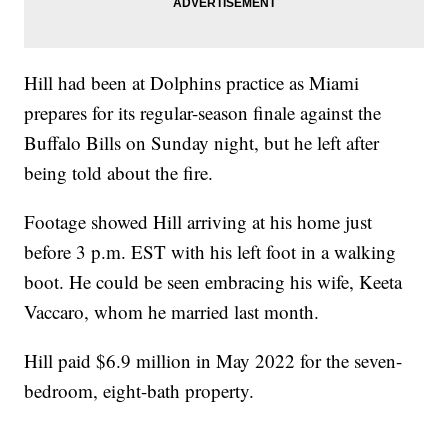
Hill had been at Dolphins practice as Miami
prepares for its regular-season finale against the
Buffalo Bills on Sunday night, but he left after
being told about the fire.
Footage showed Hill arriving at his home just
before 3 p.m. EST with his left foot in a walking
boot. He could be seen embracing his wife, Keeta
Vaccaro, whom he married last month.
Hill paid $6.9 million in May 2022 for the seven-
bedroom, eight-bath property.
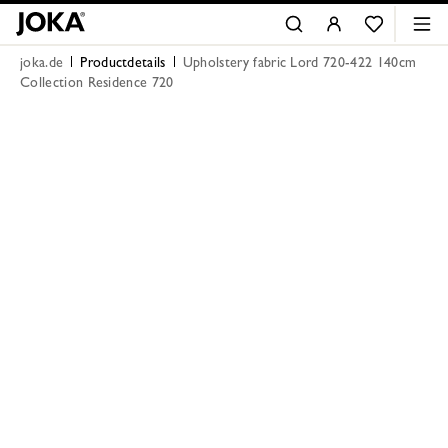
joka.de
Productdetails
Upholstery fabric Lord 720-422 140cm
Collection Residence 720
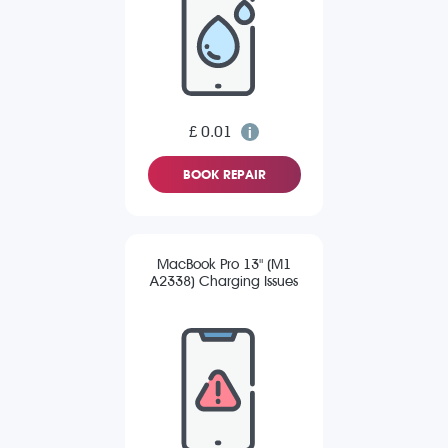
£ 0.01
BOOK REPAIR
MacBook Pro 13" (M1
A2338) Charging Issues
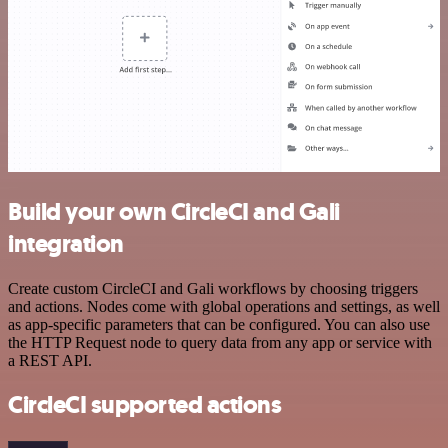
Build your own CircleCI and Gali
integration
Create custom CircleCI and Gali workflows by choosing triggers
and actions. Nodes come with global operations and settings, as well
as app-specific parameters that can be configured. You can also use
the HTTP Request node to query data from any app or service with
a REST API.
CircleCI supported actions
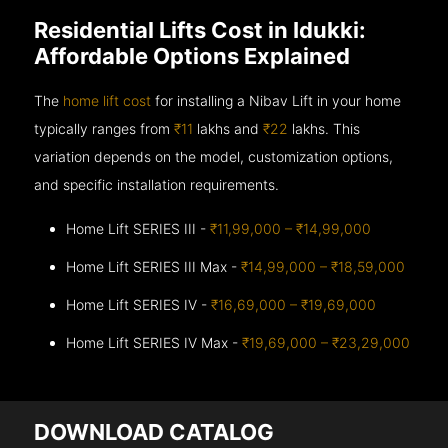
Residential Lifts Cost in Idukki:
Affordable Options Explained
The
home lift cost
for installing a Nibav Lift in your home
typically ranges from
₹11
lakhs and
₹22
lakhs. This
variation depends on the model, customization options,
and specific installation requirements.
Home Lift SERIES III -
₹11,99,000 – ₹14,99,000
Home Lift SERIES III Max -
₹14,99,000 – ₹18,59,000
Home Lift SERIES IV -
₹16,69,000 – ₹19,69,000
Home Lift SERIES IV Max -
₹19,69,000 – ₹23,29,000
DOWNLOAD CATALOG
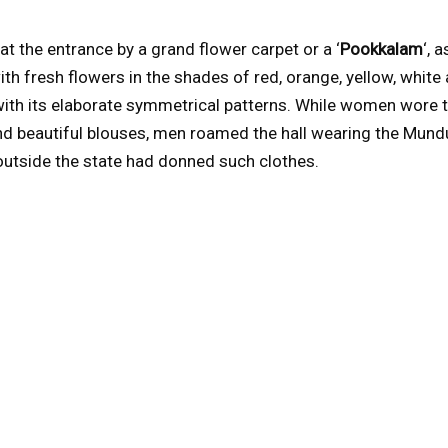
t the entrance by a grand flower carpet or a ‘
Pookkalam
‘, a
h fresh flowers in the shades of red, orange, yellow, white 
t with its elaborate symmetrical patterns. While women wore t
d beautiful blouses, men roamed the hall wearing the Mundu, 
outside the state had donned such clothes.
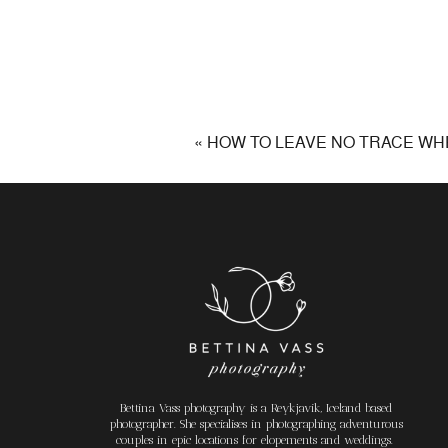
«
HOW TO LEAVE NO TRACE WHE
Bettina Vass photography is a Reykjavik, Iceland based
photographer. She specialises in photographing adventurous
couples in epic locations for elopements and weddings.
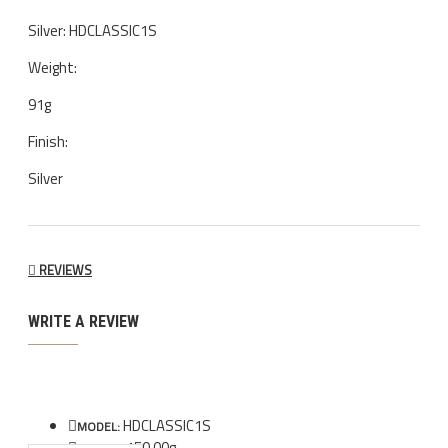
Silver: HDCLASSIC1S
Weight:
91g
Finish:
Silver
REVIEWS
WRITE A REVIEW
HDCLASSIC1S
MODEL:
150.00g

== What you should do ==
Search the data above for the string "specific" and report each line that holds it.

== Exercise output ==
as app-specific parameters that can be configured. You can also use
and specific installation requirements.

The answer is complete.